A new study by R3 has found that businesses across the UK are suffering from a ‘domino effect’ from the insolvencies of other firms.
It revealed that the collapse of one firm was inadvertently pulling down other cash-strapped companies in the supply chain.
The insolvency trade body’s research showed that 10 per cent of British businesses have found the financial impact of another closely-associated business ‘very negative’, while a further 16 per cent have found such a collapse ‘somewhat negative’.
It may come as no surprise that the sector most likely to be affected by domino effect is construction, where R3 said that businesses working very closely together and providing work for layer upon layer of contractors and subcontractors suffered the most significant impact on their finances.
The recent collapse of construction giant Carillion is a perfect example of how the ‘domino effect’ works, but R3’s study reveals that the problem is not solely limited to the construction industry.
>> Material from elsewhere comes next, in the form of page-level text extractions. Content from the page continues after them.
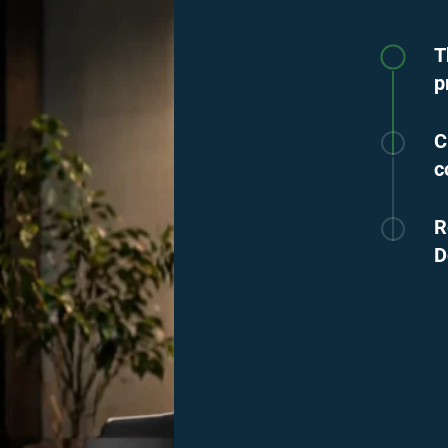
T
p
C
c
R
D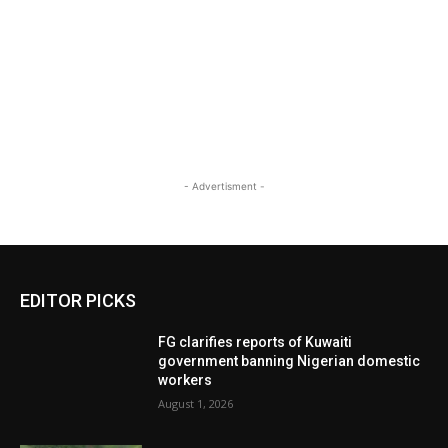
- Advertisment -
EDITOR PICKS
FG clarifies reports of Kuwaiti
government banning Nigerian domestic
workers
August 1, 2026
The group’s figures reveal that, while almost half of the construction companies polled admit that their organisation was affected by another firm’s insolvency, 35 per cent of wholesale retailers have run into similar experiences, as have 33 per cent of businesses in the transport sector.
As a spokesperson for R3 pointed out, no business ever truly exists in isolation and the collapse of one firm will always have an inevitable ripple effect further down the supply chain.
Following the findings, businesses encountering early warning signs of financial distress are being urged to seek specialist advice ASAP – particularly if they are working closely with other companies that are already experiencing financial distress.
The so-called ‘domino effect’ is a vicious cycle, which can only be broken if businesses plan ahead as best they can, R3 warned.